◆ TASK ITEM: Give the number of lines below that contain the string "Find", and no other text.
Top of RECORDS SHOWN
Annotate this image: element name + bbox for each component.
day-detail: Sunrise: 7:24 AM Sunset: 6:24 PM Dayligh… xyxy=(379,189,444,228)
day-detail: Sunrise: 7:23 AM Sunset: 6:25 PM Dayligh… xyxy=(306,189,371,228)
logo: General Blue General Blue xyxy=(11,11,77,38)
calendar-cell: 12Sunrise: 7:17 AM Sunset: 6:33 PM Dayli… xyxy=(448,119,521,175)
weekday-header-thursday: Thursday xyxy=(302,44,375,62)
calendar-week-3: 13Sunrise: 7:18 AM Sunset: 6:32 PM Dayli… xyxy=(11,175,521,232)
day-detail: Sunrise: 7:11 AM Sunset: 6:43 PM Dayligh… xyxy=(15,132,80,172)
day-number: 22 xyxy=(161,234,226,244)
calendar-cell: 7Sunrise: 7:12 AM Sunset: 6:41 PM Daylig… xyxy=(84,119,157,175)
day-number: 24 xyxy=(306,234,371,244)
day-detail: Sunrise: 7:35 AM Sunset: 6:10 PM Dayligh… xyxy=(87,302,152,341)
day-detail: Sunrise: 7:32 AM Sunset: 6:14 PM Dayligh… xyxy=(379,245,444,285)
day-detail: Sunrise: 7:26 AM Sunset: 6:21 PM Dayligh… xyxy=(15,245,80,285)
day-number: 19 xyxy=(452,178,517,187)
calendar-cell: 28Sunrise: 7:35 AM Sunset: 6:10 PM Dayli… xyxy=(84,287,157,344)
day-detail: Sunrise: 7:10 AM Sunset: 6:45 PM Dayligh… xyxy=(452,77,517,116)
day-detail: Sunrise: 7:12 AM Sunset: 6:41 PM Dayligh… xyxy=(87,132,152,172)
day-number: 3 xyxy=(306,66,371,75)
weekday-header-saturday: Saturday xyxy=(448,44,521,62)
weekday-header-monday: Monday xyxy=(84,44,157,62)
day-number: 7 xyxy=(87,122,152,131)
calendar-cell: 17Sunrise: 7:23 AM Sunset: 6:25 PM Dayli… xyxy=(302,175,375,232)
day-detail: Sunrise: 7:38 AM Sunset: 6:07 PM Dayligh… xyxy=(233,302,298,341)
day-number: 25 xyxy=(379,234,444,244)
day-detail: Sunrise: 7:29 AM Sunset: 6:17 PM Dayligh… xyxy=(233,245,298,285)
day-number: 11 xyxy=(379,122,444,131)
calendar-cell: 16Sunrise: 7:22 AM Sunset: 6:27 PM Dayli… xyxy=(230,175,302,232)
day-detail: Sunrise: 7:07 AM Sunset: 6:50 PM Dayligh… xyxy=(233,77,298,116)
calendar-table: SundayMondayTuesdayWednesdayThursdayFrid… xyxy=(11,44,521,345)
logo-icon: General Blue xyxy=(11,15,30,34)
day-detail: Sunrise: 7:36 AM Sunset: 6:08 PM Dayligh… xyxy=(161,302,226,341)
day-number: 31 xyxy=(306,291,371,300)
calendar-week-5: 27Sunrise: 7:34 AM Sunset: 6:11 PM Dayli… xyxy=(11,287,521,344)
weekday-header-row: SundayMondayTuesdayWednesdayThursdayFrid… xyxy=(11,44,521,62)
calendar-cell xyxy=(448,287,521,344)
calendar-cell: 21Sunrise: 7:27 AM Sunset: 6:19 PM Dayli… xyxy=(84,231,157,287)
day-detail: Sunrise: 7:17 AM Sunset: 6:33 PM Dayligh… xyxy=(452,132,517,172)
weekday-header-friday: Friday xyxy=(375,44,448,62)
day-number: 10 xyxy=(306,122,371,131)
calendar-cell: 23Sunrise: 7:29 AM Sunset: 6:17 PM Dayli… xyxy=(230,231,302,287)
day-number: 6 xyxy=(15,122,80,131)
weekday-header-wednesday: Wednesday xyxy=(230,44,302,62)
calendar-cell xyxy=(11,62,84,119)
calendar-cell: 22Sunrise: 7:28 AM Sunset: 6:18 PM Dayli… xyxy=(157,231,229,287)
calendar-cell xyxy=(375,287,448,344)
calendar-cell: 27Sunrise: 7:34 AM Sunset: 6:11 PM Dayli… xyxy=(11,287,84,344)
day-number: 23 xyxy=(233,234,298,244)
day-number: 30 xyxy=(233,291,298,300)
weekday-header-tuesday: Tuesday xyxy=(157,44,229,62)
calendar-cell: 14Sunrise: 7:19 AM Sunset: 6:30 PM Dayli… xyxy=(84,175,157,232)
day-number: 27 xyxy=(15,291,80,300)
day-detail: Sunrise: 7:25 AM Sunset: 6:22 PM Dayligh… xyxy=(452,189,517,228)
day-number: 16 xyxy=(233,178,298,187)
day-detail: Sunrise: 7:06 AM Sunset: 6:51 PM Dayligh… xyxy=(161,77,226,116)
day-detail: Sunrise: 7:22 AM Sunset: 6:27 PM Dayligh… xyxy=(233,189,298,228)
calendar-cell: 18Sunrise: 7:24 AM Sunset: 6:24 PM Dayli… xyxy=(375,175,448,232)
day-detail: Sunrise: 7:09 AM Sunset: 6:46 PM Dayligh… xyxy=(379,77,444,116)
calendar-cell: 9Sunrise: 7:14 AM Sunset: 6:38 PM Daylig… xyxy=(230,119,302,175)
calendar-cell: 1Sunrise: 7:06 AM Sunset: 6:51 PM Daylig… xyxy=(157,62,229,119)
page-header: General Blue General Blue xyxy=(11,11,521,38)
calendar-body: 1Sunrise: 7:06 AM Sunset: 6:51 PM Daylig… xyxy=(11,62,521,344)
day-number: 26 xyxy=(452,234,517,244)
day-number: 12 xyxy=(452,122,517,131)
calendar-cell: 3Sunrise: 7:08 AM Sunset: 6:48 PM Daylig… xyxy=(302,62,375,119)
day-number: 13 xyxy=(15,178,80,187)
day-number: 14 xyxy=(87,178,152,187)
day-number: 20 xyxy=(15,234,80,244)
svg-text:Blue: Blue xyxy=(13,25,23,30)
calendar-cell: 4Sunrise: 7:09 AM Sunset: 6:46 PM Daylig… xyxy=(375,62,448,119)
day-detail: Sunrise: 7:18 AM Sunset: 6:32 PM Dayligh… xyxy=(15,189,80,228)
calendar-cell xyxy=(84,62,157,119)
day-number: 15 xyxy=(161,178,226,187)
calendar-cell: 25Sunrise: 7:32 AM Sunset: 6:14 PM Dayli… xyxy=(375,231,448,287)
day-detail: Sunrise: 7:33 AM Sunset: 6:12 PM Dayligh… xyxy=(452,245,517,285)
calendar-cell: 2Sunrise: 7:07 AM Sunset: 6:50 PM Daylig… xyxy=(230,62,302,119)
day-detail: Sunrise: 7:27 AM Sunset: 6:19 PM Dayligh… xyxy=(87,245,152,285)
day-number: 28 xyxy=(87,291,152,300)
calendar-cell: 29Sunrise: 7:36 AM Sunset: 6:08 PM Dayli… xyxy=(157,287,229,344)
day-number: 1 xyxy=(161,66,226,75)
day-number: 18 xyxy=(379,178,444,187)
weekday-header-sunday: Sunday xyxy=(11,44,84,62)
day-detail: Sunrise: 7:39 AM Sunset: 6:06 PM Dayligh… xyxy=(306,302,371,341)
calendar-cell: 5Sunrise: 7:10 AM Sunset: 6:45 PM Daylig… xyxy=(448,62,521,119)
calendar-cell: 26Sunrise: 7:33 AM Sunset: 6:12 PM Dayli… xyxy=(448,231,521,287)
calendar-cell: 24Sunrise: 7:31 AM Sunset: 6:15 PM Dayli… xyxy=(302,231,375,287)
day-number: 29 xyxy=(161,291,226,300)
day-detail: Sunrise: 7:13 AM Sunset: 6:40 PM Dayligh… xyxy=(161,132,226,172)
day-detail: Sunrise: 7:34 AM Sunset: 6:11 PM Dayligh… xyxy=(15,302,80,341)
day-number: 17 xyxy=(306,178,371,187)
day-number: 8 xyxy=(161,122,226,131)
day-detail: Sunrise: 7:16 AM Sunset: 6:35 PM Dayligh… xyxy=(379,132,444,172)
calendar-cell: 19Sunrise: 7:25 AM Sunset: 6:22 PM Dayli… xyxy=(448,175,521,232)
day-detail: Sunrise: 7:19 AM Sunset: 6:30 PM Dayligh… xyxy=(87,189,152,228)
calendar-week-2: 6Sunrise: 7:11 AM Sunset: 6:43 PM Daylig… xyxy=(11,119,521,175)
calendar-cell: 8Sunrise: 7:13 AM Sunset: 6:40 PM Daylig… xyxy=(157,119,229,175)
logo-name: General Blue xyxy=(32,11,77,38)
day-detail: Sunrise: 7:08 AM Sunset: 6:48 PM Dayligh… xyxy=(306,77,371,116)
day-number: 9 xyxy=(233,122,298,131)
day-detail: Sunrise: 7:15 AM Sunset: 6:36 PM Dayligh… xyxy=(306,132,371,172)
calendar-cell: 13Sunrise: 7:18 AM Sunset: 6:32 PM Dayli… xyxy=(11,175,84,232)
Bottom of RECORDS SHOWN
Top of RECORDS SHOWN
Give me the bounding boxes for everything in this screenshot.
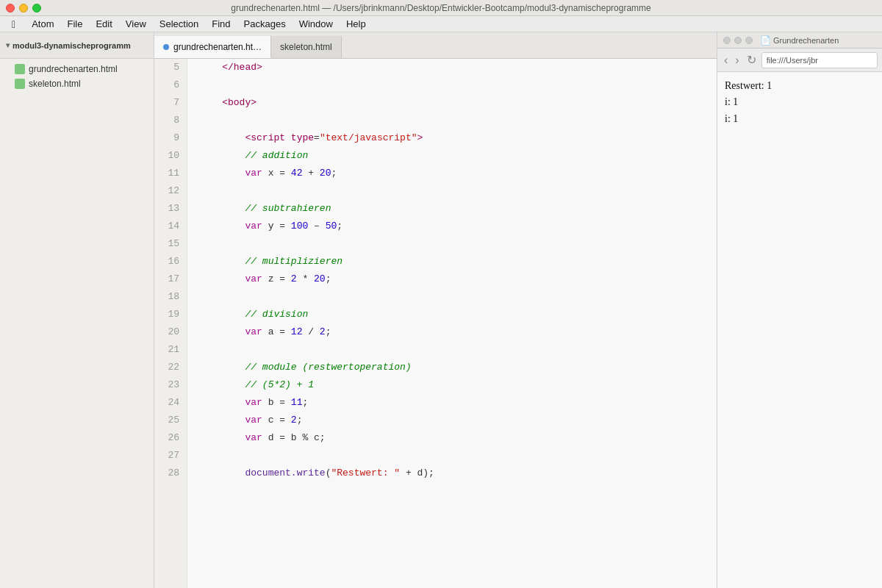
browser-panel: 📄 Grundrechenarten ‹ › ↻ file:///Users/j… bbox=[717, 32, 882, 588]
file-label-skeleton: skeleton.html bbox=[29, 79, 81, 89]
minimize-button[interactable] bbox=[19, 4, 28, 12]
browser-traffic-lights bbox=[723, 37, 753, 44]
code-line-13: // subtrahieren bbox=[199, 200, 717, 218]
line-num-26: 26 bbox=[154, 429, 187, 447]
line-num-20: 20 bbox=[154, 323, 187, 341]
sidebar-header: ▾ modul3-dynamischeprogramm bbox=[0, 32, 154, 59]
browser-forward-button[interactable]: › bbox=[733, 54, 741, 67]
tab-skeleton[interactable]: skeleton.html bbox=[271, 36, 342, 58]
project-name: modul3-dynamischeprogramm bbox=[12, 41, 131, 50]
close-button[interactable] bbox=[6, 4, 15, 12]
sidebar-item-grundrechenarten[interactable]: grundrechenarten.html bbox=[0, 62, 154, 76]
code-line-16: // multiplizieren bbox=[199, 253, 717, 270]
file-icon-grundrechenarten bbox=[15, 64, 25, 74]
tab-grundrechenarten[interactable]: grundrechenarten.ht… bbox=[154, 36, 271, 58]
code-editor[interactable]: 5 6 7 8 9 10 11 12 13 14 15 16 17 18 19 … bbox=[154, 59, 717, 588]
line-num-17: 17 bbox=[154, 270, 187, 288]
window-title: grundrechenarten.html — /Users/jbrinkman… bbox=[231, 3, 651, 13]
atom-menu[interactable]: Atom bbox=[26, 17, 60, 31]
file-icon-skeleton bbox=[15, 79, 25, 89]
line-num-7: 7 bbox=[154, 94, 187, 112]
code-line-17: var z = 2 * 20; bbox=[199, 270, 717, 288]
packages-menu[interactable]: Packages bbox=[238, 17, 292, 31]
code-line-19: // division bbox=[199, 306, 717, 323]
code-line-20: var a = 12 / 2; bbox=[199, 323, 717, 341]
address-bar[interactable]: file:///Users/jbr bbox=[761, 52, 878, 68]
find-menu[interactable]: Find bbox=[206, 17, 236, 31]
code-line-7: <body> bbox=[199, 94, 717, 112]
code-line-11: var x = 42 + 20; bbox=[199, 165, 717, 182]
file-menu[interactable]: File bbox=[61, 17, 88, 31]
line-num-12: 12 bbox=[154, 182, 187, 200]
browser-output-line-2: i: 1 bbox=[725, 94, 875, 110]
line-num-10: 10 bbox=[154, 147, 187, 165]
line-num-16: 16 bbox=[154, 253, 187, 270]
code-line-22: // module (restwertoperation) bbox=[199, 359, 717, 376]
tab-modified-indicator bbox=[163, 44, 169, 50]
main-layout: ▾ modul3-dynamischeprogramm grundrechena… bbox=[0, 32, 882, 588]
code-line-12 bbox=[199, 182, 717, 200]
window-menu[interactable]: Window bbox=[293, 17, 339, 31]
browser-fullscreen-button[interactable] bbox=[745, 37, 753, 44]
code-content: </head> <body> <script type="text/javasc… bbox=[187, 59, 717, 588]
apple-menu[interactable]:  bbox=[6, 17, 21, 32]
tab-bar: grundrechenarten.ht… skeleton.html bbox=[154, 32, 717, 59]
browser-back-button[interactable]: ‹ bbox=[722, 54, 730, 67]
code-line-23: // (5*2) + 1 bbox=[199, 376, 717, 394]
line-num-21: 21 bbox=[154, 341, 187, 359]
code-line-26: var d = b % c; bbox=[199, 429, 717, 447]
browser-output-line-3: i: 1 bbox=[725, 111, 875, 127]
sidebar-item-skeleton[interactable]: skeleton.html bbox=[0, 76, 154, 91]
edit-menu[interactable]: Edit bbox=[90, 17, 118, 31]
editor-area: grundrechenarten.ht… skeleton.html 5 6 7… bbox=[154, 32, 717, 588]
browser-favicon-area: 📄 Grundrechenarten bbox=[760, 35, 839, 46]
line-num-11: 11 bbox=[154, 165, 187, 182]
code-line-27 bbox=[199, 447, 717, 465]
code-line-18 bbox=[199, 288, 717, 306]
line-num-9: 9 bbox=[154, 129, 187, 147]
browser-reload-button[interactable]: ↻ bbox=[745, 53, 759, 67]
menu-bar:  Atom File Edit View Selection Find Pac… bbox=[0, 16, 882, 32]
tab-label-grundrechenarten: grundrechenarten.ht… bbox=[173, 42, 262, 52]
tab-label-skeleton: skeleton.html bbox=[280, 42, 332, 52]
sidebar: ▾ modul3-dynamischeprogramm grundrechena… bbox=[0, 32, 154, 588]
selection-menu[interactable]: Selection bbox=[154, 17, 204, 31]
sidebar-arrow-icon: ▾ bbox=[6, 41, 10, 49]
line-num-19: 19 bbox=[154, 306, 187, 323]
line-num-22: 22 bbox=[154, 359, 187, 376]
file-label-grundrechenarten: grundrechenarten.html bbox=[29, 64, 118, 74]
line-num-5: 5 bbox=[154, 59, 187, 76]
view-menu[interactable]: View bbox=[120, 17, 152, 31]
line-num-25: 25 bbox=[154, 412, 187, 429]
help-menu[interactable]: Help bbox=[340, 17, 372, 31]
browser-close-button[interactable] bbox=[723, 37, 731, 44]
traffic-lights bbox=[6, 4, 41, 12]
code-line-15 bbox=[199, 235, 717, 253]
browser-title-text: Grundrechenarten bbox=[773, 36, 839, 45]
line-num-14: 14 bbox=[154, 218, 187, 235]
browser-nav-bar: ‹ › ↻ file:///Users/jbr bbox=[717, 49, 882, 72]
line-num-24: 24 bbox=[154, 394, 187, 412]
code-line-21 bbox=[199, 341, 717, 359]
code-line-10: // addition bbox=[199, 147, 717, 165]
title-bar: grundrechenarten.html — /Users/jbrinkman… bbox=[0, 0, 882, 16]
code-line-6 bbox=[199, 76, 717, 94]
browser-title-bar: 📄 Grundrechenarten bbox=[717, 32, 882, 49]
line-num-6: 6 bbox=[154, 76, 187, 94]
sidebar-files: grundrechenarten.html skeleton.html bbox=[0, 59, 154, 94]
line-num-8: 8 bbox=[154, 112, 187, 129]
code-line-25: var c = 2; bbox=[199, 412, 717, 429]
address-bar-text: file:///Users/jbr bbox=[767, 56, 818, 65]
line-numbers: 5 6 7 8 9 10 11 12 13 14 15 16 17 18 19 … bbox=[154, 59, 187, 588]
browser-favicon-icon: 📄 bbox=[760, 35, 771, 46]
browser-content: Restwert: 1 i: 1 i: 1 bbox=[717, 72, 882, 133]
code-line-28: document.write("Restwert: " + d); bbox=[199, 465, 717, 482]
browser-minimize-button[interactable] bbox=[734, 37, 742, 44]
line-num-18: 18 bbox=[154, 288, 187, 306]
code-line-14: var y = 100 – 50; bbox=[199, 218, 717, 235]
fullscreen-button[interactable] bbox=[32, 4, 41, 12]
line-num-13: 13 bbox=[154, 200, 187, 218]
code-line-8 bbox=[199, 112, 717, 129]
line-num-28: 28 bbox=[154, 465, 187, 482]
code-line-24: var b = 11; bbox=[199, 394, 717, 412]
Bottom of RECORDS SHOWN
◆ SOLUTION FOR THIS EXERCISE: 2